◆ Information given ◆
"""

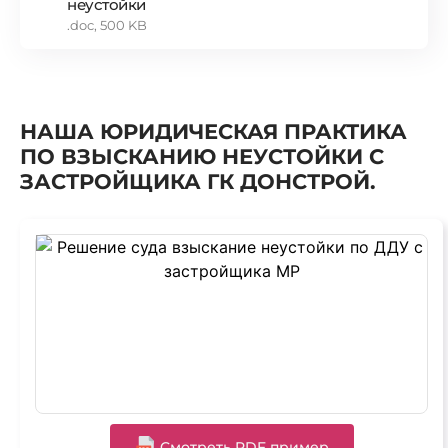
неустойки
.doc, 500 KB
НАША ЮРИДИЧЕСКАЯ ПРАКТИКА
ПО ВЗЫСКАНИЮ НЕУСТОЙКИ С
ЗАСТРОЙЩИКА ГК ДОНСТРОЙ.
Cмотреть PDF пример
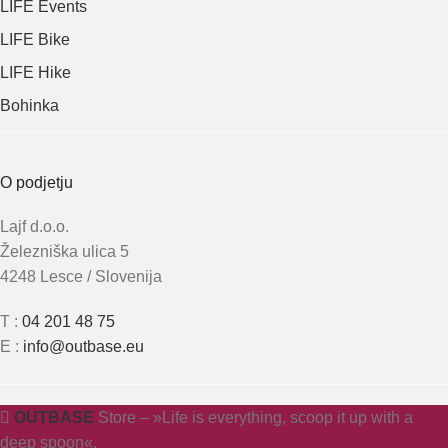
LIFE Events
LIFE Bike
LIFE Hike
Bohinka
O podjetju
Lajf d.o.o.
Železniška ulica 5
4248 Lesce / Slovenija
T :
04 201 48 75
E :
info@outbase.eu
OUTBASE
Store – »Life is everything, scoop it up with a
deep spoon«.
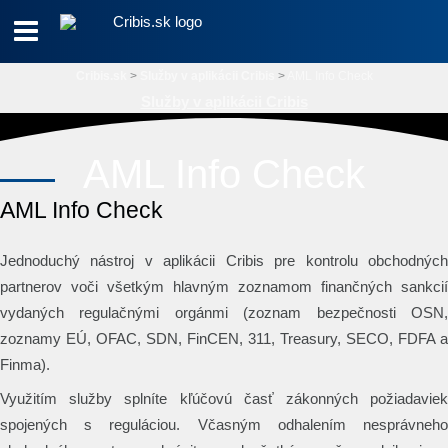
Menu
Cribis.sk
>
Služby v aplikácii Cribis
>
AML Info Check
Služby v aplikácii Cribis
AML Info Check
AML Info Check
Jednoduchý nástroj v aplikácii Cribis pre kontrolu obchodných
partnerov voči všetkým hlavným zoznamom finančných sankcií
vydaných regulačnými orgánmi (zoznam bezpečnosti OSN,
zoznamy EÚ, OFAC, SDN, FinCEN, 311, Treasury, SECO, FDFA a
Finma).
Využitím služby splníte kľúčovú časť zákonných požiadaviek
spojených s reguláciou. Včasným odhalením nesprávneho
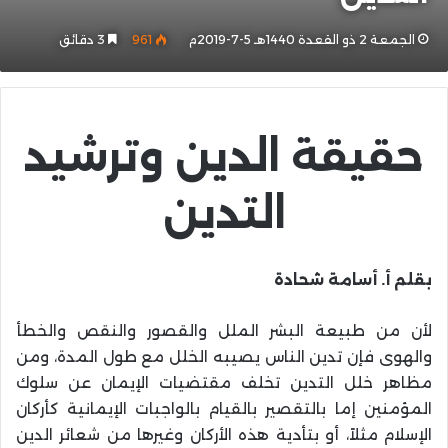
الجمعة 2 ذو القعدة 1440هـ 5-7-2019م
961
3 دقائق
حقيقة الدين وترشيد
التدين
بقلم أ. أسامة شحادة
لأن من طبيعة البشر الملل والقصور والنقص والخطأ
والهوى فإن تدين الناس يصيبه الخلل مع طول المدة، ومن
مظاهر خلل التدين تخلف مقتضيات الإيمان عن سلوك
المؤمنين إما بالتقصير بالقيام بالواجبات الإيمانية كأركان
الإسلام مثلاً، أو بتأدية هذه الأركان وغيرها من شعائر الدين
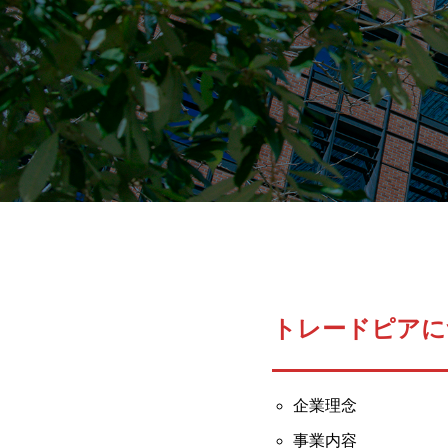
トレードピアに
企業理念
事業内容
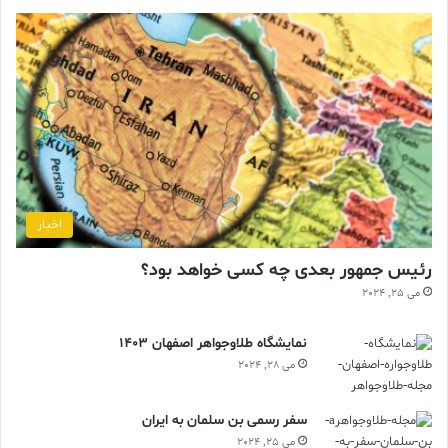
اخبار
رئیس جمهور بعدی چه کسی خواهد بود؟
می 25, 2024
نمایشگاه طلاوجواهر اصفهان 1403
می 28, 2024
سفر رسمی بن سلمان به ایران
می 25, 2024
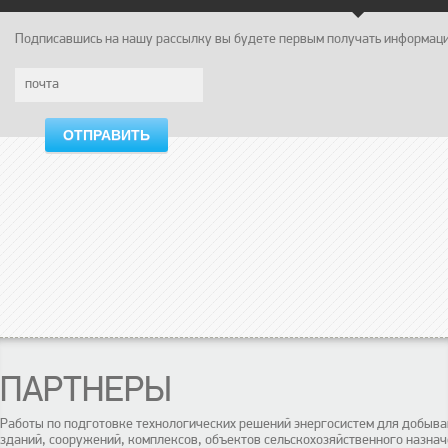
Подписавшись на нашу рассылку вы будете первым получать информацию
ОТПРАВИТЬ
ПАРТНЕРЫ
Работы по подготовке технологических решений энергосистем для добы
зданий, сооружений, комплексов, объектов сельскохозяйственного назнач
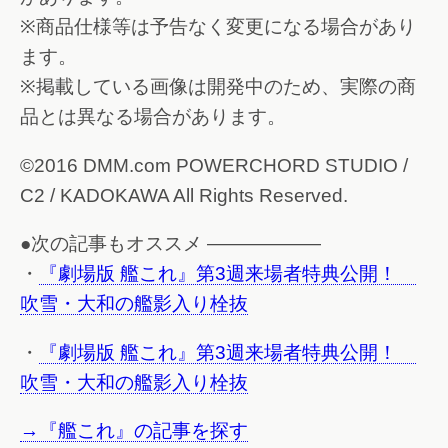
※商品仕様等は予告なく変更になる場合があり
ます。
※掲載している画像は開発中のため、実際の商
品とは異なる場合があります。
©2016 DMM.com POWERCHORD STUDIO /
C2 / KADOKAWA All Rights Reserved.
●次の記事もオススメ ——————
・
『劇場版 艦これ』第3週来場者特典公開！
吹雪・大和の艦影入り栓抜
・
『劇場版 艦これ』第3週来場者特典公開！
吹雪・大和の艦影入り栓抜
→『艦これ』の記事を探す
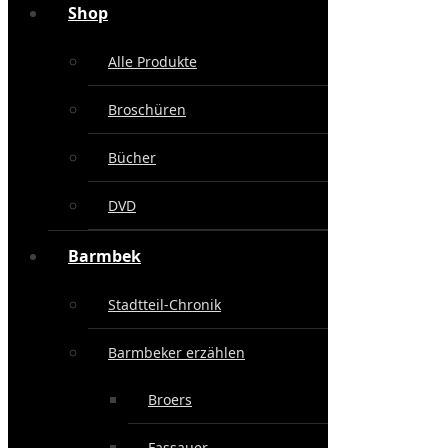
Shop
Alle Produkte
Broschüren
Bücher
DVD
Barmbek
Stadtteil-Chronik
Barmbeker erzählen
Broers
Fassauer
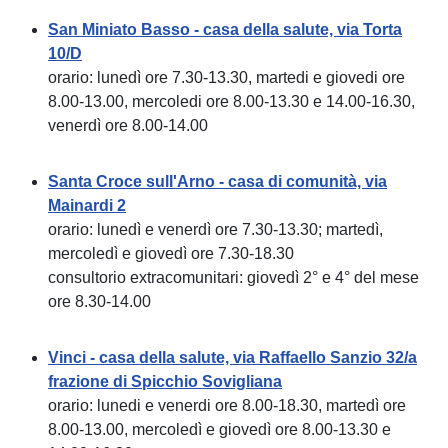
San Miniato Basso - casa della salute, via Torta
10/D
orario: lunedì ore 7.30-13.30, martedi e giovedi ore
8.00-13.00, mercoledi ore 8.00-13.30 e 14.00-16.30,
venerdì ore 8.00-14.00
Santa Croce sull'Arno - casa di comunità, via
Mainardi 2
orario: lunedì e venerdì ore 7.30-13.30; martedì,
mercoledì e giovedì ore 7.30-18.30
consultorio extracomunitari: giovedì 2° e 4° del mese
ore 8.30-14.00
Vinci - casa della salute, via Raffaello Sanzio 32/a
frazione di Spicchio Sovigliana
orario: lunedi e venerdi ore 8.00-18.30, martedì ore
8.00-13.00, mercoledì e giovedì ore 8.00-13.30 e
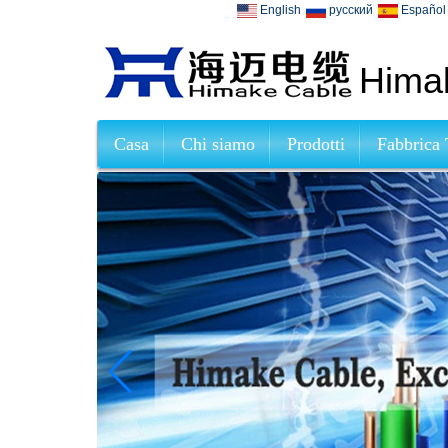
English
русский
Español
Himak
Casa
Chi siamo
Prodotti
Fabbrica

"""

◆ Task objective ◆
What you return must match the lines from the top of the data through the line with "vydaných regulačnými orgánmi" exactly, with the pictures removed.

◆ Written response ◆
неустойки
.doc, 500 KB
НАША ЮРИДИЧЕСКАЯ ПРАКТИКА
ПО ВЗЫСКАНИЮ НЕУСТОЙКИ С
ЗАСТРОЙЩИКА ГК ДОНСТРОЙ.
Cмотреть PDF пример
LIFE Events
LIFE Bike
LIFE Hike
Bohinka
O podjetju
Lajf d.o.o.
Železniška ulica 5
4248 Lesce / Slovenija
T :
04 201 48 75
E :
info@outbase.eu
OUTBASE
Store – »Life is everything, scoop it up with a
deep spoon«.
Menu
Cribis.sk
>
Služby v aplikácii Cribis
>
AML Info Check
Služby v aplikácii Cribis
AML Info Check
AML Info Check
Jednoduchý nástroj v aplikácii Cribis pre kontrolu obchodných
partnerov voči všetkým hlavným zoznamom finančných sankcií
vydaných regulačnými orgánmi (zoznam bezpečnosti OSN,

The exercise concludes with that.